# 9 Lives Cat Food



## debodun (Jun 21, 2018)

I don't like it that 9 Lives "bundles" their 6 oz. cans. This forces the buyer to purchase 4 cans - and what if kitty doesn't like that particular flavor? You're stuck with 3 cans it won't eat. 



My 18-year old cat hates 9 Lives. It seems he can tell when I am getting ready to serve it to him. He runs to the door and scratches like he wants to escape. If I close the door to upstairs, he sits at it and cries for a while, almost like he is afraid to be left alone with the dish of food._* I am not buying 9 Lives again!*_ This is the only brand I am aware of that has this marketing strategy. Why can't they sell 6 oz. cans individually like Friskies does?


----------



## RadishRose (Jun 21, 2018)

If your cat hates it, don't buy it anymore.


----------



## Keesha (Jun 21, 2018)

RadishRose said:


> If your cat hates it, don't buy it anymore.


Sweet & simple 
Yep. It’s a ‘no brainer’ answer


----------



## debodun (Jun 21, 2018)

RadishRose said:


> If your cat hates it, don't buy it anymore.



I said that in the OP and your comments do not address the question.


----------



## RadishRose (Jun 21, 2018)

oh, ok.


----------



## Keesha (Jun 21, 2018)

debodun said:


> Why can't they sell 6 oz. cans individually like Friskies does?


Probably to sell more but you’d probably need to ask the company itself if you want an exact answer.


----------



## applecruncher (Jun 21, 2018)

So...as far as "addressing the question" you want people to tell you why 9  Lives makes 4-packs?  Call or write to the company and ask THEM. Do your own research.

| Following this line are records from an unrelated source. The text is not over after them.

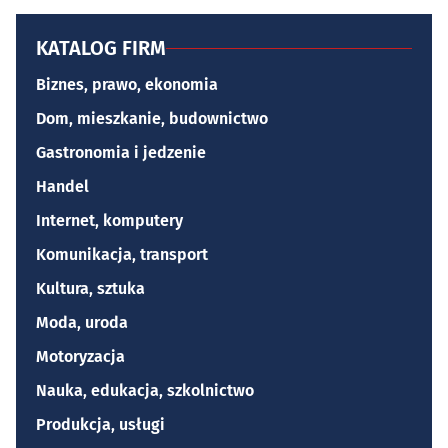
KATALOG FIRM
Biznes, prawo, ekonomia
Dom, mieszkanie, budownictwo
Gastronomia i jedzenie
Handel
Internet, komputery
Komunikacja, transport
Kultura, sztuka
Moda, uroda
Motoryzacja
Nauka, edukacja, szkolnictwo
Produkcja, usługi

This is just another thread where you're not looking for a solution or you find fault with the answers people give you.


----------



## debodun (Jun 21, 2018)

applecruncher said:


> This is just another thread where you're not looking for a solution or you find fault with the answers people give you.



Oh, yeah!


----------



## applecruncher (Jun 21, 2018)

Yeah.  Take a look at the majority of your threads.  :whome:


----------



## debodun (Jun 21, 2018)

And you have nothing better to do that carp about my posts. And what makes you think I haven't contacted the company? I dis, but have not received a response. For this question, I am just seeking opinions, not a solution.


----------



## debodun (Jun 21, 2018)

https://www.consumeraffairs.com/pets/9lives_cat_food.html


----------



## applecruncher (Jun 21, 2018)

debodun said:


> And you have nothing better to do that carp about my posts. And what makes you think I haven't contacted the company? I do, but have not received a response. For this question, I am just seeking opinions, not a solution.



Strange you never mentioned contacting the company until I brought it up.  :laugh:

You haven't heard from them?  Aawww, what a shame.


----------



## Keesha (Jun 21, 2018)

debodun said:


> View attachment 53340
> 
> My 18-year old cat hates 9 Lives. It seems he can tell when I am getting ready to serve it to him. He runs to the door and scratches like he wants to escape. If I close the door to upstairs, he sits at it and cries for a while, almost like he is afraid to be left alone with the dish of food._* I am not buying 9 Lives again!*_ This is the only brand I am aware of that has this marketing strategy.


From all that you have written, clearly your cat doesn’t like the food . If your cat doesn’t like it why not just buy another type?

Also there are MANY companies packaging cat foods this way, not just 9 lives. 

Am I safe in assuming this is merely a ‘rant’ thread where you aren’t ‘really’ looking for answers?


----------



## debodun (Jun 21, 2018)

Keesha said:


> Am I safe in assuming this is merely a ‘rant’ thread where you aren’t ‘really’ looking for answers?



Yes.


----------



## Keesha (Jun 21, 2018)

debodun said:


> Yes.


Ok then
Thank you :smug1:


----------